● **Your assignment**
Look through the data below for the line with "SahihRuyalar.com" and the line with "kararlar almasının cezasını çekeceğine, ç", then output those two and all lines in between, exactly as written.

● **Data provided**
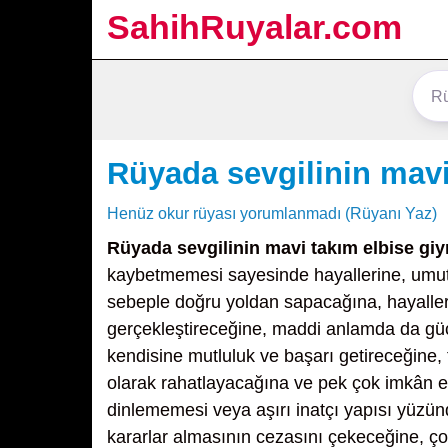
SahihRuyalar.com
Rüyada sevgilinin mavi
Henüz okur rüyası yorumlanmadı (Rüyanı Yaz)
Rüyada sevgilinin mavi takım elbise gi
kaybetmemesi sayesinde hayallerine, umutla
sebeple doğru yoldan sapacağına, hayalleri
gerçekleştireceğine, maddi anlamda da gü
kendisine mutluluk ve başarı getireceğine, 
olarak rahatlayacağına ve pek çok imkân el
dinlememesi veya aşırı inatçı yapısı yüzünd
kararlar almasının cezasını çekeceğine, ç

* * *

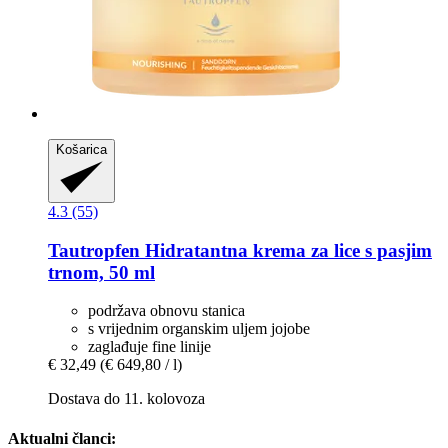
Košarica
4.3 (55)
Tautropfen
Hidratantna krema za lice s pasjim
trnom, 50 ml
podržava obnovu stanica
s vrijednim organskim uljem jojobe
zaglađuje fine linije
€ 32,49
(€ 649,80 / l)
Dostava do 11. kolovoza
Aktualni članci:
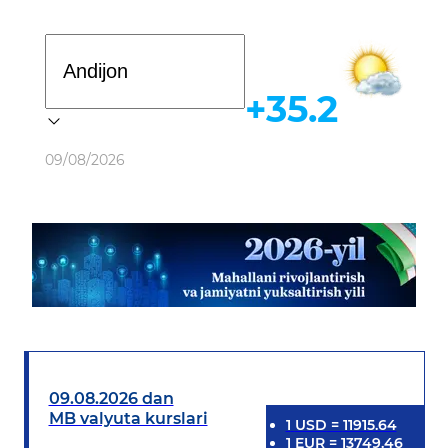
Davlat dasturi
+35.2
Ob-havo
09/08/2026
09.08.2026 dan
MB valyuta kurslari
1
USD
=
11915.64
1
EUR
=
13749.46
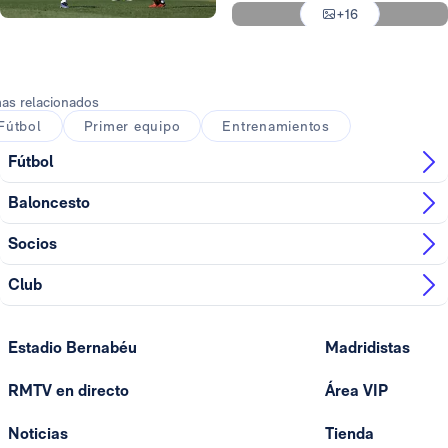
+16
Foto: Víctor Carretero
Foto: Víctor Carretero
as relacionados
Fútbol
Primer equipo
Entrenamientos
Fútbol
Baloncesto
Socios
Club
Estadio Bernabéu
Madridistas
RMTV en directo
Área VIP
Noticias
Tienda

● **Finished exercise**
SahihRuyalar.com
Rüyada sevgilinin mavi
Henüz okur rüyası yorumlanmadı (Rüyanı Yaz)
Rüyada sevgilinin mavi takım elbise gi
kaybetmemesi sayesinde hayallerine, umutla
sebeple doğru yoldan sapacağına, hayalleri
gerçekleştireceğine, maddi anlamda da gü
kendisine mutluluk ve başarı getireceğine, 
olarak rahatlayacağına ve pek çok imkân el
dinlememesi veya aşırı inatçı yapısı yüzünd
kararlar almasının cezasını çekeceğine, ç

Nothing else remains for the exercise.